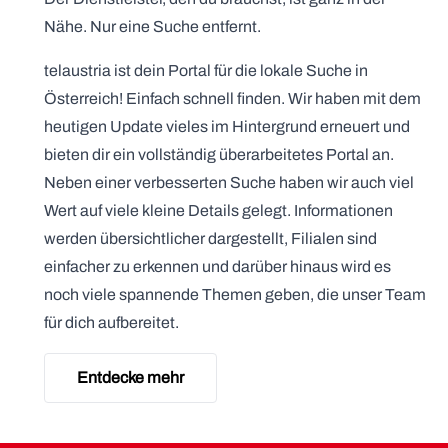
Nähe. Nur eine Suche entfernt.
telaustria ist dein Portal für die lokale Suche in
Österreich! Einfach schnell finden. Wir haben mit dem
heutigen Update vieles im Hintergrund erneuert und
bieten dir ein vollständig überarbeitetes Portal an.
Neben einer verbesserten Suche haben wir auch viel
Wert auf viele kleine Details gelegt. Informationen
werden übersichtlicher dargestellt, Filialen sind
einfacher zu erkennen und darüber hinaus wird es
noch viele spannende Themen geben, die unser Team
für dich aufbereitet.
Entdecke mehr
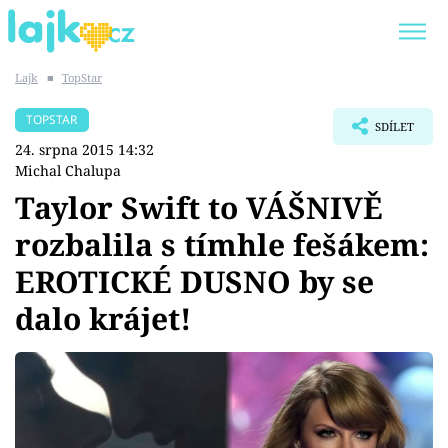
Lajk
■
TopStar
Trendy:
KARLOS VÉMOLA
ONLYFANS
TOPSTAR
SDÍLET
SHOPAHOLICADEL
CLASH OF THE STARS
24. srpna 2015 14:32
Michal Chalupa
Taylor Swift to VÁŠNIVĚ
rozbalila s tímhle fešákem:
Témata
EROTICKÉ DUSNO by se
Showbyznys
dalo krájet!
Youtubeři
Virály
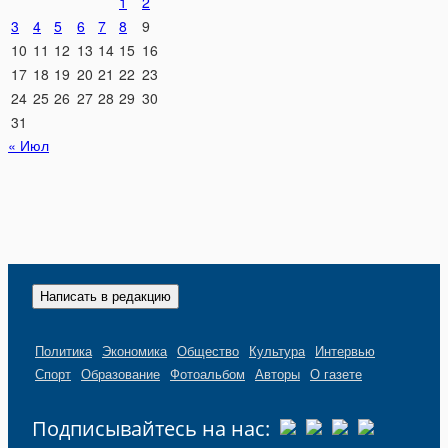
1
2
3
4
5
6
7
8
9
10
11
12
13
14
15
16
17
18
19
20
21
22
23
24
25
26
27
28
29
30
31
« Июл
Написать в редакцию
Политика
Экономика
Общество
Культура
Интервью
Спорт
Образование
Фотоальбом
Авторы
О газете
Подписывайтесь на нас:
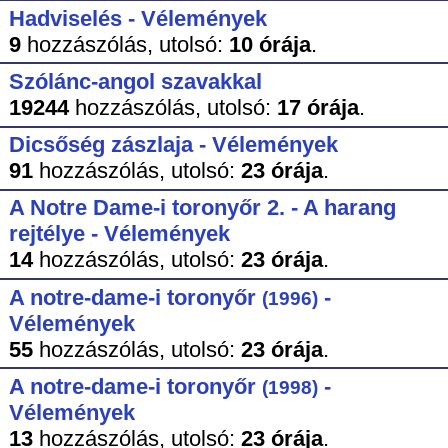
Hadviselés - Vélemények
9
hozzászólás,
utolsó:
10 órája
.
Szólánc-angol szavakkal
19244
hozzászólás,
utolsó:
17 órája
.
Dicsőség zászlaja - Vélemények
91
hozzászólás,
utolsó:
23 órája
.
A Notre Dame-i toronyőr 2. - A harang
rejtélye - Vélemények
14
hozzászólás,
utolsó:
23 órája
.
A notre-dame-i toronyőr
-
(1996)
Vélemények
55
hozzászólás,
utolsó:
23 órája
.
A notre-dame-i toronyőr
-
(1998)
Vélemények
13
hozzászólás,
utolsó:
23 órája
.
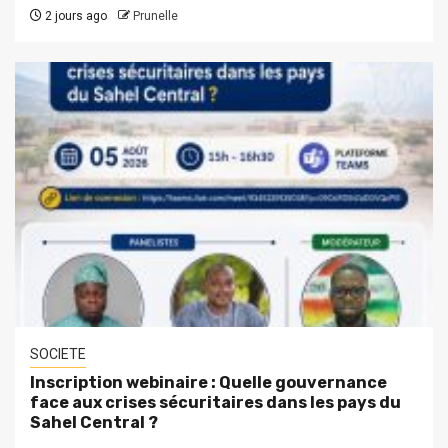
2 jours ago
Prunelle
SOCIETE
Inscription webinaire : Quelle gouvernance
face aux crises sécuritaires dans les pays du
Sahel Central ?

HOW TO COMPLETE THIS TASK: Each entry above must be restated word for word; the pictures stay out of the copy.

RESULT BELOW:
Nähe. Nur eine Suche entfernt.
telaustria ist dein Portal für die lokale Suche in
Österreich! Einfach schnell finden. Wir haben mit dem
heutigen Update vieles im Hintergrund erneuert und
bieten dir ein vollständig überarbeitetes Portal an.
Neben einer verbesserten Suche haben wir auch viel
Wert auf viele kleine Details gelegt. Informationen
werden übersichtlicher dargestellt, Filialen sind
einfacher zu erkennen und darüber hinaus wird es
noch viele spannende Themen geben, die unser Team
für dich aufbereitet.
Entdecke mehr
Lajk
■
TopStar
Trendy:
KARLOS VÉMOLA
ONLYFANS
TOPSTAR
SDÍLET
SHOPAHOLICADEL
CLASH OF THE STARS
24. srpna 2015 14:32
Michal Chalupa
Taylor Swift to VÁŠNIVĚ
rozbalila s tímhle fešákem:
Témata
EROTICKÉ DUSNO by se
Showbyznys
dalo krájet!
Youtubeři
Virály
1
2
3
4
5
6
7
8
9
10
11
12
13
14
15
16
17
18
19
20
21
22
23
24
25
26
27
28
29
30
31
« Июл
Написать в редакцию
Политика
Экономика
Общество
Культура
Интервью
Спорт
Образование
Фотоальбом
Авторы
О газете
Подписывайтесь на нас:
Hadviselés - Vélemények
9
hozzászólás,
utolsó:
10 órája
.
Szólánc-angol szavakkal
19244
hozzászólás,
utolsó:
17 órája
.
Dicsőség zászlaja - Vélemények
91
hozzászólás,
utolsó:
23 órája
.
A Notre Dame-i toronyőr 2. - A harang
rejtélye - Vélemények
14
hozzászólás,
utolsó:
23 órája
.
A notre-dame-i toronyőr
-
(1996)
Vélemények
55
hozzászólás,
utolsó:
23 órája
.
A notre-dame-i toronyőr
-
(1998)
Vélemények
13
hozzászólás,
utolsó:
23 órája
.
2 jours ago
Prunelle
SOCIETE
Inscription webinaire : Quelle gouvernance
face aux crises sécuritaires dans les pays du
Sahel Central ?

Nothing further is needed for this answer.